Le vendredi 15 avril 2005, dans un petit cimetière ensoleillé du Vexin, une pluie de fleurs de cerisier recouvrait le cercueil d’André François, décédé un 11 avril, comme son ami Jacques Prévert.
Né André Farkas, en 1915, au Banat, dans une province de l’empire austro-hongrois qui deviendra la Roumanie, cet artiste naturalisé français, mondialement connu, fut l’un des grands noms des arts graphiques du XXème siècle.
Illustrateur de livres pour enfants parus surtout aux Etats-Unis et en France, il a créé, il y a près d’un demi-siècle, quelques titres inoubliables, dont Little Boy Brown, puis Les Larmes de croc
odile, On vous l’a dit et Tom et Tabby édités par son complice Robert Delpire et, en collaboration avec Jacques Prévert, à la NRF, Lettre des îles Baladar, balayant d’un coup de crayon et de plume malicieux, audacieux et libérateur les mièvreries, les conventions ou les contraintes pédagogiques alors souvent attachées à ce genre.

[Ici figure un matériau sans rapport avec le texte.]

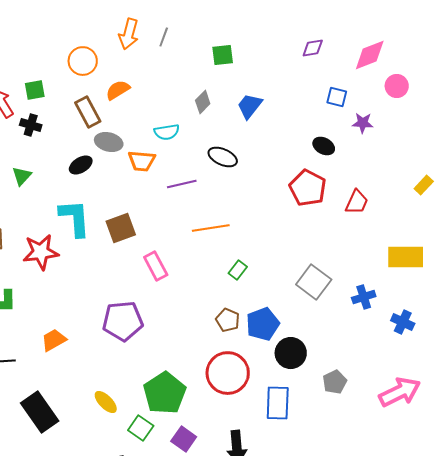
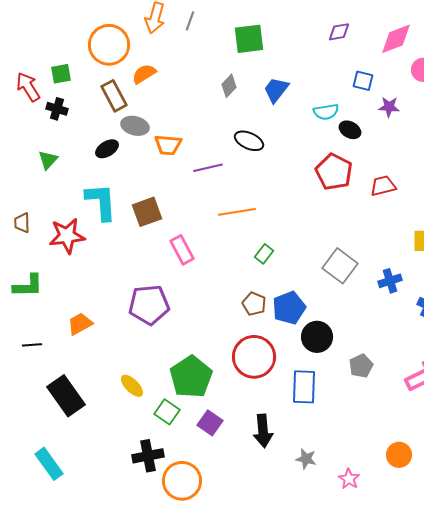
green square: (223, 55) -> (249, 39), size x1.4
orange circle: (83, 61) -> (109, 45), size x1.4
cyan semicircle: (167, 132) -> (326, 112), moved
red trapezoid: (357, 202) -> (383, 186), turned -128

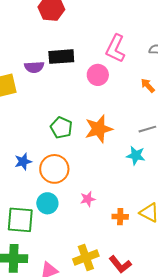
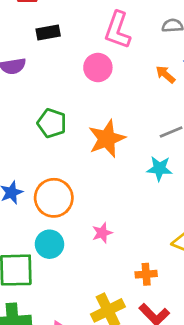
black rectangle: (61, 57) -> (48, 32), moved, size x0.7
green pentagon: (61, 128) -> (52, 123), moved
orange cross: (120, 217) -> (146, 274), moved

De nombreux titres parus aux USA (Mr Noselighter, The Magic Current Bun, Travelers Three, The Story George Told Me, Grodge-cat and the Window Cleaner) ne sont toujours pas traduits à ce jour.
Parallèlement, dès le début des années 50, il dessine, pour la presse adulte américaine, des croquis farfelus, d’un humour tendre, candide et joyeux, qui seront réunis en de savoureux recueils dont l’irrésistible drôlerie n’a pas pris une ride, ainsi Double Bedside Book,The Tattooed Sailor ou The Half Naked Knight.
La célébrité, il l’acquiert avec ses affiches, publicitaires (Citroën, Kodak, Gillette, Dop…) ou cinématographiques (Le soupirant, YoYo, films de son ami Pierre Etaix) et par ses nombreuses couvertures de magazines (Graphis, Punch, Lilliput, Vogue et pas moins de 55 pour The New Yorker …) dont certaines ont fait date dans l’histoire du graphisme. Sa renommée s’est étendue jusqu’au Japon où il fut exposé en 1995. Il collabora avec de nombreux journaux, L’écran français, Look, Holiday, Fortune, Le Matin de Paris, The Observer, Le Monde (Animots), Le Nouvel Observateur (Les moutons et escargots à lunettes) ou Télérama : « Ne ciné-ronflez plus, lisez Télérama…»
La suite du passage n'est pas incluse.